Una mattina, anche se si svegliava sempre piena di malanni, la Gina gli dice: «Senti, noi non possiamo stare fermi a dire che è bello e basta. Il nostro cuore scoppia». La casa d’accoglienza la aprono poco dopo, a Seveso, accompagnati dagli amici, da Giussani e poi da Famiglie per l’accoglienza. Per 15 anni, di cui ricordano ogni particolare, hanno accolto un centinaio di persone, tra bambini, ragazzi, adulti. «Ciascuno di loro è una storia infinita». Emanuela è una prostituta, gliela portano chiusa nel baule di un’auto. Una notte si affaccia alla loro stanza: «Vorrei dormire in mezzo a voi». S’inginocchia al loro letto, e inizia a piangere. In casa non c’era mai un calcolo sui soldi. C’era la regola: «La preghiera. La povertà, anche spicciola, tutto doveva essere per il bene e niente per il superfluo. Il lavoro. E l’accoglienza. Chi arrivava non faceva bene solo a noi, ma anche agli altri che c’erano. Eravamo tutti educati all’amore».

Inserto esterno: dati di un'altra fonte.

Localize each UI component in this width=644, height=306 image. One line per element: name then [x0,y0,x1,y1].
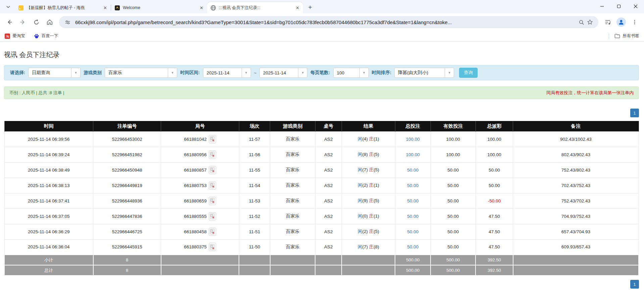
bet-time: 2025-11-14 06:36:29 [4,224,93,239]
close-icon[interactable]: ✕ [102,5,108,11]
session: 11-53 [239,193,270,208]
replay-icon[interactable] [209,243,216,251]
close-icon[interactable]: ✕ [295,5,300,11]
total-label: 总计 [4,265,93,276]
zoom-icon[interactable] [577,18,586,26]
total-bet-link[interactable]: 50.00 [407,244,418,249]
replay-icon[interactable] [209,181,216,190]
mode-select[interactable]: 日期查询 ▼ [28,68,81,78]
bookmark-baidu[interactable]: 百度一下 [34,33,58,39]
bet-time: 2025-11-14 06:37:41 [4,193,93,208]
filter-bar: 请选择: 日期查询 ▼ 游戏类别 百家乐 ▼ 时间区间: 2025-11-14 … [4,65,639,80]
bookmark-label: 百度一下 [42,33,58,39]
session: 11-56 [239,147,270,162]
total-bet-link[interactable]: 50.00 [407,214,418,219]
reload-icon[interactable] [31,16,42,28]
close-icon[interactable]: ✕ [199,5,204,11]
page-1-button[interactable]: 1 [630,280,639,289]
round-id: 661880555 [184,214,207,219]
total-bet: 50.00 [395,224,431,239]
home-icon[interactable] [44,16,55,28]
session: 11-57 [239,131,270,147]
total-bet-link[interactable]: 100.00 [406,152,419,157]
round-id: 661880375 [184,244,207,249]
round-id: 661880753 [184,183,207,188]
valid-bet: 50.00 [431,208,476,224]
table-row: 2025-11-14 06:37:05522966447836661880555… [4,208,639,224]
browser-titlebar: 【新提醒】杨雪儿的帖子 - 海燕 ✕ Welcome ✕ :::视讯 会员下注纪… [0,0,644,13]
session: 11-50 [239,239,270,255]
minimize-button[interactable] [594,0,610,13]
result: 闲(9) 庄(5) [342,193,395,208]
result: 闲(0) 庄(1) [342,208,395,224]
tab-search-chevron-icon[interactable] [3,2,13,11]
all-bookmarks-button[interactable]: 所有书签 [614,33,639,39]
total-bet-link[interactable]: 50.00 [407,168,418,173]
replay-icon[interactable] [209,228,216,236]
game-type-label: 游戏类别 [84,70,102,76]
tab-bet-records-active[interactable]: :::视讯 会员下注纪录::: ✕ [207,2,303,13]
total-bet-link[interactable]: 50.00 [407,183,418,188]
maximize-button[interactable] [610,0,627,13]
browser-toolbar: 66cxkj98.com/ipl/portal.php/game/betreco… [0,13,644,31]
bookmark-label: 爱淘宝 [12,33,25,39]
total-bet-link[interactable]: 100.00 [406,137,419,142]
forward-icon[interactable] [17,16,29,28]
result: 闲(7) 庄(5) [342,162,395,178]
url-text[interactable]: 66cxkj98.com/ipl/portal.php/game/betreco… [75,19,574,25]
date-from-select[interactable]: 2025-11-14 ▼ [203,68,251,78]
replay-icon[interactable] [209,166,216,174]
bookmark-star-icon[interactable] [586,18,594,26]
table-no: AS2 [315,208,342,224]
note: 752.43/702.43 [513,193,639,208]
media-controls-icon[interactable] [602,16,613,28]
dark-gold-icon [114,5,120,11]
replay-icon[interactable] [209,150,216,159]
table-row: 2025-11-14 06:38:49522966450948661880857… [4,162,639,178]
table-row: 2025-11-14 06:38:13522966449819661880753… [4,178,639,193]
search-button[interactable]: 查询 [459,68,478,78]
replay-icon[interactable] [209,197,216,205]
sort-select[interactable]: 降冪(由大到小) ▼ [394,68,454,78]
close-window-button[interactable] [627,0,644,13]
bet-time: 2025-11-14 06:38:49 [4,162,93,178]
summary-bar: 币别 : 人民币 | 总共 :8 注单 | 同局有效投注，统一计算在该局第一张注… [4,86,639,99]
sort-label: 时间排序: [372,70,392,76]
result: 闲(8) 庄(5) [342,147,395,162]
payout: 100.00 [476,147,513,162]
new-tab-button[interactable]: + [306,3,314,12]
bet-id: 522966449819 [93,178,161,193]
toolbar-right [601,16,641,28]
tilde-separator: ~ [254,70,257,75]
tab-forum[interactable]: 【新提醒】杨雪儿的帖子 - 海燕 ✕ [15,2,111,13]
game-type: 百家乐 [270,224,315,239]
tab-welcome[interactable]: Welcome ✕ [111,2,207,13]
bookmark-taobao[interactable]: 淘 爱淘宝 [5,33,25,39]
profile-avatar[interactable] [616,17,626,27]
header-table-no: 桌号 [315,121,342,131]
chevron-down-icon: ▼ [298,68,307,77]
site-settings-icon[interactable] [63,18,72,26]
game-type-select[interactable]: 百家乐 ▼ [105,68,177,78]
pagination-bottom: 1 [4,280,639,289]
tab-title: 【新提醒】杨雪儿的帖子 - 海燕 [27,5,102,11]
globe-icon [210,5,216,11]
svg-text:淘: 淘 [6,35,9,38]
replay-icon[interactable] [209,135,216,143]
bet-id: 522966445915 [93,239,161,255]
url-bar[interactable]: 66cxkj98.com/ipl/portal.php/game/betreco… [59,16,598,28]
back-icon[interactable] [4,16,15,28]
result: 闲(4) 庄(1) [342,131,395,147]
page-size-select[interactable]: 100 ▼ [333,68,369,78]
total-bet-link[interactable]: 50.00 [407,229,418,234]
total-bet-link[interactable]: 50.00 [407,198,418,203]
valid-bet: 50.00 [431,239,476,255]
menu-dots-icon[interactable] [629,16,640,28]
round-id: 661880659 [184,198,207,203]
header-result: 结果 [342,121,395,131]
baidu-paw-icon [34,34,39,39]
page-1-button[interactable]: 1 [630,109,639,117]
game-type: 百家乐 [270,162,315,178]
date-to-select[interactable]: 2025-11-14 ▼ [259,68,307,78]
replay-icon[interactable] [209,212,216,221]
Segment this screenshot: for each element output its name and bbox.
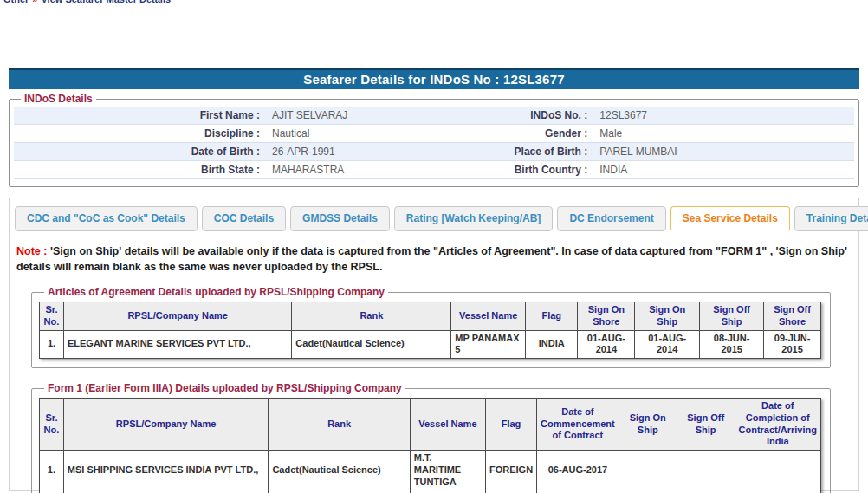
tab-rating-watch-keeping-ab[interactable]: Rating [Watch Keeping/AB] [394, 206, 554, 231]
note-text: 'Sign on Ship' details will be available… [16, 245, 847, 273]
column-header-sr-no: Sr. No. [40, 302, 64, 331]
articles-of-agreement-legend: Articles of Agreement Details uploaded b… [44, 286, 388, 298]
indos-details-table: First Name : AJIT SELVARAJ INDoS No. : 1… [14, 107, 854, 179]
discipline-label: Discipline : [14, 125, 266, 143]
column-header-date-of-completion: Date of Completion of Contract/Arriving … [735, 399, 821, 451]
column-header-rpsl-company-name: RPSL/Company Name [63, 399, 269, 451]
cell-sign-on-shore: 01-AUG-2014 [578, 330, 635, 359]
tab-bar: CDC and "CoC as Cook" Details COC Detail… [14, 206, 850, 231]
place-of-birth-value: PAREL MUMBAI [593, 143, 854, 161]
breadcrumb-separator: » [29, 0, 41, 4]
column-header-rank: Rank [292, 302, 451, 331]
cell-sign-on-ship: 01-AUG-2014 [635, 330, 700, 359]
tab-gmdss-details[interactable]: GMDSS Details [290, 206, 390, 231]
breadcrumb-clip-region: Other»View Seafarer Master Details [0, 0, 868, 5]
column-header-flag: Flag [485, 399, 536, 451]
cell-date-of-commencement: 06-AUG-2017 [537, 451, 619, 490]
column-header-sign-on-shore: Sign On Shore [578, 302, 635, 331]
articles-of-agreement-fieldset: Articles of Agreement Details uploaded b… [31, 286, 831, 368]
breadcrumb-current-page: View Seafarer Master Details [41, 0, 171, 4]
first-name-label: First Name : [14, 107, 266, 125]
column-header-vessel-name: Vessel Name [410, 399, 485, 451]
table-header-row: Sr. No. RPSL/Company Name Rank Vessel Na… [40, 302, 821, 331]
indos-details-fieldset: INDoS Details First Name : AJIT SELVARAJ… [9, 93, 859, 187]
cell-sr-no: 1. [40, 330, 64, 359]
indos-row-name: First Name : AJIT SELVARAJ INDoS No. : 1… [14, 107, 854, 125]
form1-legend: Form 1 (Earlier Form IIIA) Details uploa… [44, 382, 405, 394]
column-header-sign-off-shore: Sign Off Shore [764, 302, 821, 331]
form1-fieldset: Form 1 (Earlier Form IIIA) Details uploa… [31, 382, 831, 493]
birth-country-label: Birth Country : [430, 161, 593, 179]
indos-no-value: 12SL3677 [593, 107, 854, 125]
cell-rank: Cadet(Nautical Science) [292, 330, 451, 359]
page-title: Seafarer Details for INDoS No : 12SL3677 [9, 68, 859, 89]
birth-country-value: INDIA [593, 161, 854, 179]
birth-state-value: MAHARASTRA [266, 161, 430, 179]
cell-vessel-name: MP PANAMAX 5 [451, 330, 526, 359]
column-header-sign-on-ship: Sign On Ship [619, 399, 677, 451]
indos-row-discipline: Discipline : Nautical Gender : Male [14, 125, 854, 143]
tab-dc-endorsement[interactable]: DC Endorsement [557, 206, 665, 231]
cell-sr-no: 1. [40, 451, 64, 490]
column-header-sign-on-ship: Sign On Ship [635, 302, 700, 331]
table-header-row: Sr. No. RPSL/Company Name Rank Vessel Na… [40, 399, 821, 451]
column-header-vessel-name: Vessel Name [451, 302, 526, 331]
form1-table: Sr. No. RPSL/Company Name Rank Vessel Na… [39, 398, 821, 493]
first-name-value: AJIT SELVARAJ [266, 107, 430, 125]
cell-rpsl-company-name: MSI SHIPPING SERVICES INDIA PVT LTD., [63, 451, 269, 490]
birth-state-label: Birth State : [14, 161, 266, 179]
articles-of-agreement-table: Sr. No. RPSL/Company Name Rank Vessel Na… [39, 302, 821, 359]
cell-rank: Cadet(Nautical Science) [269, 451, 410, 490]
discipline-value: Nautical [266, 125, 430, 143]
cell-sign-off-ship: 08-JUN-2015 [700, 330, 764, 359]
table-row: 1. MSI SHIPPING SERVICES INDIA PVT LTD.,… [40, 451, 821, 490]
column-header-rank: Rank [269, 399, 410, 451]
cell-sign-off-shore: 09-JUN-2015 [764, 330, 821, 359]
cell-rpsl-company-name: ELEGANT MARINE SERVICES PVT LTD., [63, 330, 291, 359]
column-header-flag: Flag [526, 302, 578, 331]
cell-flag: INDIA [526, 330, 578, 359]
date-of-birth-label: Date of Birth : [14, 143, 266, 161]
table-row: 1. ELEGANT MARINE SERVICES PVT LTD., Cad… [40, 330, 821, 359]
cell-sign-on-ship [619, 451, 677, 490]
gender-value: Male [593, 125, 854, 143]
breadcrumb-link-other[interactable]: Other [3, 0, 29, 4]
column-header-sign-off-ship: Sign Off Ship [700, 302, 764, 331]
indos-row-birth-state: Birth State : MAHARASTRA Birth Country :… [14, 161, 854, 179]
sign-on-ship-note: Note : 'Sign on Ship' details will be av… [16, 244, 847, 275]
date-of-birth-value: 26-APR-1991 [266, 143, 430, 161]
indos-details-legend: INDoS Details [21, 93, 96, 105]
tab-content-panel: CDC and "CoC as Cook" Details COC Detail… [9, 198, 859, 491]
gender-label: Gender : [430, 125, 593, 143]
tab-sea-service-details[interactable]: Sea Service Details [670, 206, 790, 231]
place-of-birth-label: Place of Birth : [430, 143, 593, 161]
indos-row-birth-date: Date of Birth : 26-APR-1991 Place of Bir… [14, 143, 854, 161]
column-header-sign-off-ship: Sign Off Ship [677, 399, 735, 451]
column-header-sr-no: Sr. No. [40, 399, 64, 451]
cell-sign-off-ship [677, 451, 735, 490]
indos-no-label: INDoS No. : [430, 107, 593, 125]
cell-vessel-name: M.T. MARITIME TUNTIGA [410, 451, 485, 490]
column-header-rpsl-company-name: RPSL/Company Name [63, 302, 291, 331]
note-label: Note : [16, 245, 47, 257]
breadcrumb: Other»View Seafarer Master Details [0, 0, 868, 4]
tab-coc-details[interactable]: COC Details [202, 206, 286, 231]
cell-date-of-completion [735, 451, 821, 490]
tab-training-details[interactable]: Training Details [794, 206, 868, 231]
cell-flag: FOREIGN [485, 451, 536, 490]
column-header-date-of-commencement: Date of Commencement of Contract [537, 399, 619, 451]
tab-cdc-coc-as-cook-details[interactable]: CDC and "CoC as Cook" Details [15, 206, 198, 231]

«Se non avessimo incontrato il movimento, avremmo messo i remi in barca», dice Mario. E la Gina non potrebbe dire: «Oggi mi è tutto caro. Ogni giorno è una novità. Quando è arrivato Carrón, non capivo. Ma, seguendolo, mi sono meravigliata: ti chiedi come possa esserci qualcuno dopo Giussani. E invece il Signore te ne dà ancora uno. E non finisce mai». Vanno tuttora in caritativa, nella loro ex casa, che hanno donato ad un centro di cura. Mattina e sera, Mario bacia il crocifisso: «Questo mi fa iniziare bene la giornata e me la fa terminare meglio. Un giudizio continuo: Gesù è lì con te. È spasimante di te». In questa casetta, dove lui aiuta lei ad infilarsi le calze e a toglierle, e le legge la biografia di Giussani perché è scritta troppo piccola, la giovinezza è il desiderio della totalità che pulsa nel loro cuore. «Tu puoi riuscire a dare uno, ma l’altro 99 serve ancora a te. Ti serve a chiedere misericordia. Ad essere mendicante. Il solo cammino vero».